The South Yuba Canal infrastructure is approximately 19 miles long and traverses both private and National Forest lands. Approx. 11.6 miles of the system are located within the Yuba River Ranger District of the Tahoe National Forest.
The canal is an amazing, important piece of water conveyance infrastructure. It was the first major water project built in California from 1853-1857; and today, the canal remains vital for water deliveries to Nevada City and Grass Valley.
Watch the NID South Yuba Canal educational video (produced before the NID acquisition of the canal)
HISTORY OF THE SOUTH YUBA CANAL
The South Yuba Canal was the first major water project built in California from 1854-1858. The original 16-mile canal channeled water tapped in the high Sierra to lower elevations, where it was used to power high-pressured water cannons used in hydraulic mining. The waterway featured nine miles of ditch, seven miles of flumes, and two tunnels that stretched more than two miles.
Construction took four years with a total cost around $600,000.
Workers faced constant challenges. Not in the least was the construction of a mile-long flume that was more than 100 feet high on a narrow shelf of a granite mountain. It was so steep that the drilling and blasting was done by men hanging over ledges on ropes.

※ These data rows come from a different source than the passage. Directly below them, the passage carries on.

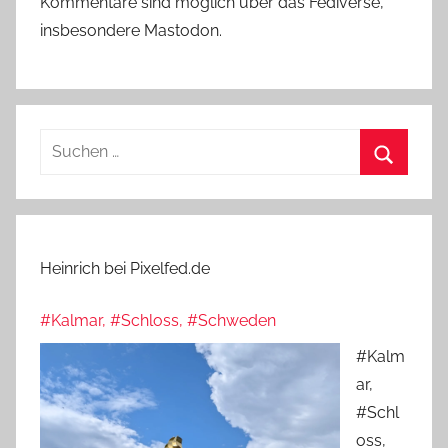
Kommentare sind möglich über das Fediverse,
insbesondere Mastodon.
Suchen
nach:
Suchen
Heinrich bei Pixelfed.de
#Kalmar, #Schloss, #Schweden
#Kalm
ar,
#Schl
oss,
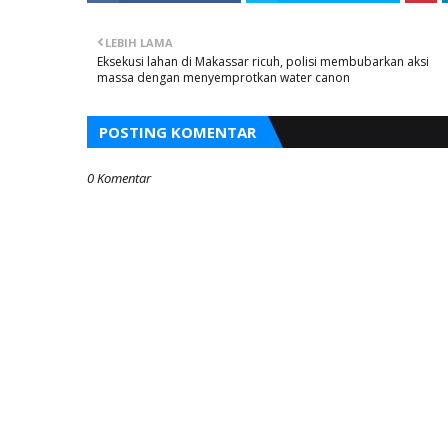
LEBIH LAMA
Eksekusi lahan di Makassar ricuh, polisi membubarkan aksi
massa dengan menyemprotkan water canon
POSTING KOMENTAR
0 Komentar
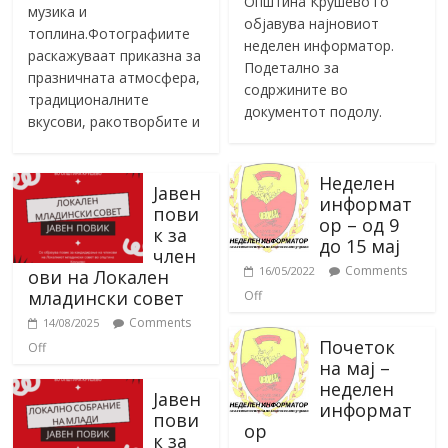
Општина Крушево го
музика и
објавува најновиот
топлина.Фотографиите
неделен информатор.
раскажуваат приказна за
Подетално за
празничната атмосфера,
содржините во
традиционалните
документот подолу.
вкусови, ракотворбите и
Неделен
Јавен
информат
пови
ор – од 9
к за
до 15 мај
член
Comments
16/05/2022
ови на Локален
младински совет
Off
Comments
14/08/2025
Почеток
Off
на мај –
неделен
Јавен
информат
пови
ор
к за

“ … the waters enter a flume, seven miles in length, set on solid wall-rock for one and a half miles through the canon [sic] on the South Yuba, a shelf having been blasted through the solid precipice rock, in places a hundred feet high, to receive it, the workmen at first being let down from the top by means of ropes to begin the drilling and blasting,” wrote Edwin Bean in Bean’s History And Directory Of Nevada County, California, published in 1867.
EDWIN BEAN DESCRIBES THE CANAL IN DETAIL (1867):
“One of the most extensive canals of the State is that owned by the South Yuba Canal Company, taking water from the South Yuba river, and several lakes as feeders, and distributing it to Dutch Flat, in Placer county, as well as over the extensive region lying between the South Yuba and Bear River, as far down the western slope of the Sierra Nevada as Grass Valley.”
“The main canal of this company is sixteen miles in length, commencing on the South Yuba and passing through a tunnel sixty feet in length, which cost $6,000, the waters enter a flume, seven miles in length, set on solid wall-rock for one and a half miles through the canon on the South Yuba, a shelf having been blasted through the solid precipice rock, in places a hundred feet high, to receive it, the workmen at first being let down from the top by means of ropes to begin the drilling and blasting.
Another tunnel, 3,800 feet long, at the head of Deer Creek, enables the waters of the South Yuba to mingle with those of Deer Creek. This tunnel was finished at a cost of $112,000. The capacity of the canal is 8,500 running inches, miner's measure, its size is six feet wide by five deep, and work commenced upon it in April, 1853, ending October, 1858.
The cost of the main canal and tunnels was not far from $600,000.
A branch ditch runs from the lower end of the grand tunnel, eighteen miles, to Chalk Bluff, Red Dog and You Bet. From the same point another branch runs to Omega, Alpha, Gold Hill and Blue Tent, also eighteen miles in length; while the supply for Nevada and Grass Valley is thrown into Deer Creek and taken out six miles below to fill the Cascade ditch, leading to Quaker Hill and Scotch Flat, and going farther on supplies Gold Flat and Grass Valley.”